EXERCISE DESCRIPTION
Find and copy each line of the records where the string "Landkreis" shows up.

DATASET EXTRACT
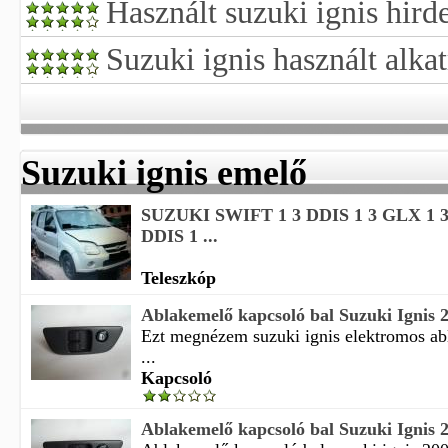
Használt suzuki ignis hird
Suzuki ignis használt alkat
Suzuki ignis emelő
SUZUKI SWIFT 1 3 DDIS 1 3 GLX 1 3
DDIS 1 ...
Teleszkóp
Ablakemelő kapcsoló bal Suzuki Ignis 2
Ezt megnézem suzuki ignis elektromos a
...
Kapcsoló
Ablakemelő kapcsoló bal Suzuki Ignis 2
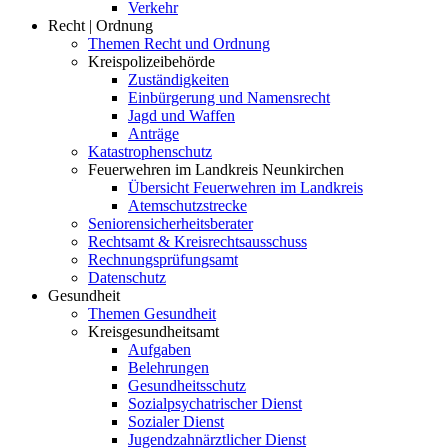
Verkehr
Recht | Ordnung
Themen Recht und Ordnung
Kreispolizeibehörde
Zuständigkeiten
Einbürgerung und Namensrecht
Jagd und Waffen
Anträge
Katastrophenschutz
Feuerwehren im Landkreis Neunkirchen
Übersicht Feuerwehren im Landkreis
Atemschutzstrecke
Seniorensicherheitsberater
Rechtsamt & Kreisrechtsausschuss
Rechnungsprüfungsamt
Datenschutz
Gesundheit
Themen Gesundheit
Kreisgesundheitsamt
Aufgaben
Belehrungen
Gesundheitsschutz
Sozialpsychatrischer Dienst
Sozialer Dienst
Jugendzahnärztlicher Dienst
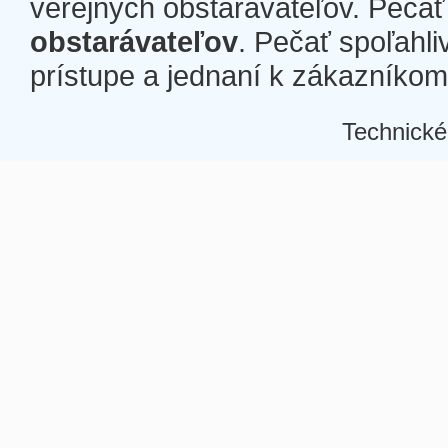
verejných obstarávateľov. Pečať 
obstarávateľov
. Pečať spoľahli
prístupe a jednaní k zákazníkom a
Technické
Â
Â
Â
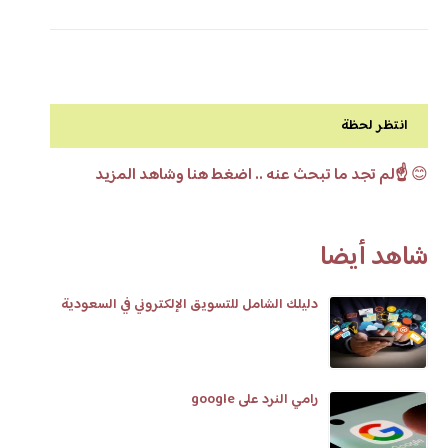
انتظر لحظة
😊
☝️لم تجد ما تبحث عنه .. اضغط هنا وشاهد المزيد
شاهد أيضا
دليلك الشامل للتسويق الإلكتروني في السعودية
رامي النرد على google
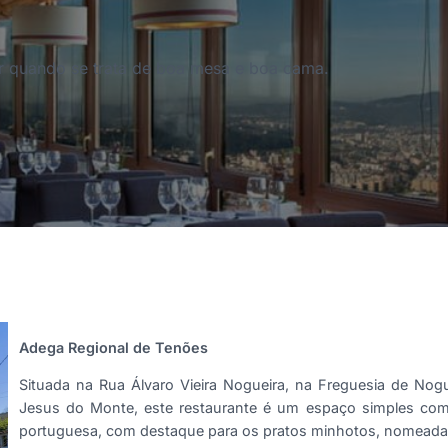
r quando se trata de boa mesa e boa cama.
Adega Regional de Tenões
Situada na Rua Álvaro Vieira Nogueira, na Freguesia de Nog
Jesus do Monte, este restaurante é um espaço simples com am
portuguesa, com destaque para os pratos minhotos, nomeada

REPLY TO THE EXERCISE
Feuerwehren im Landkreis Neunkirchen
Übersicht Feuerwehren im Landkreis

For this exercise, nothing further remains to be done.